◆ ASSIGNMENT:
What you should give back is a precise copy of the lines below from the one containing "This graph reflects" through the one containing "purpose and the deletion does not conflict", with no pictures.

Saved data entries

■ ■ ■

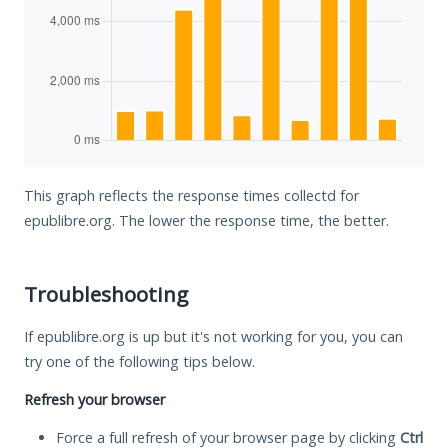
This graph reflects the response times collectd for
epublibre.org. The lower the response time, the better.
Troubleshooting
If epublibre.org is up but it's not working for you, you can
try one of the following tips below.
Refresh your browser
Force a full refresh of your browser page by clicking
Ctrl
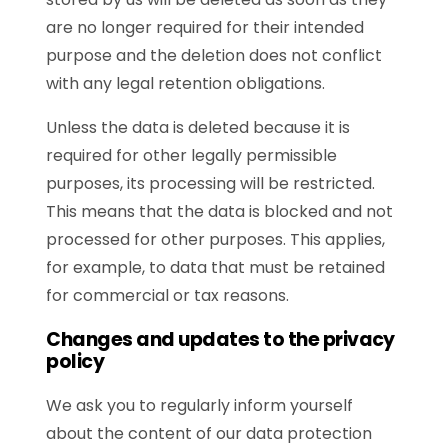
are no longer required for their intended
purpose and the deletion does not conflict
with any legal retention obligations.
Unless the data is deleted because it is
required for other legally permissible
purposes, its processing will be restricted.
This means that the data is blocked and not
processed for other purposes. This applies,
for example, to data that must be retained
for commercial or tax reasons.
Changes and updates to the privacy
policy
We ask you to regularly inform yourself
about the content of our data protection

■ ■ ■

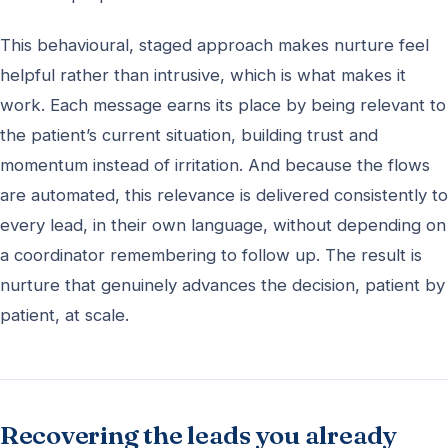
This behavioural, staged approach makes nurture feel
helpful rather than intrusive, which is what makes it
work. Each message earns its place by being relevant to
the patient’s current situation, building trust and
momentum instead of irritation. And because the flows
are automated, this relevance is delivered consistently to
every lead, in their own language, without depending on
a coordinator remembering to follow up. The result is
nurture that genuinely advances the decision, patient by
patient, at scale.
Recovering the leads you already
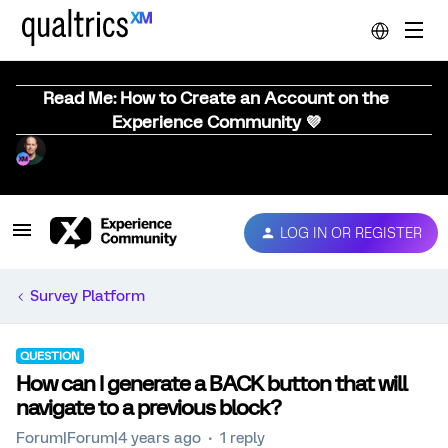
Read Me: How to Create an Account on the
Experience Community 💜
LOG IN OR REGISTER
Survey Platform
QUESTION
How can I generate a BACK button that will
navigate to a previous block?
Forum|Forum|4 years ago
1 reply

■ ■ ■

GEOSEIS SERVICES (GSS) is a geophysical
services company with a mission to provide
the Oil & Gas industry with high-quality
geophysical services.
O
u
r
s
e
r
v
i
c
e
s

■ ■ ■

◆ WRITTEN SOLUTION:
This graph reflects the response times collectd for
epublibre.org. The lower the response time, the better.
Troubleshooting
If epublibre.org is up but it's not working for you, you can
try one of the following tips below.
Refresh your browser
Force a full refresh of your browser page by clicking
Ctrl
are no longer required for their intended
purpose and the deletion does not conflict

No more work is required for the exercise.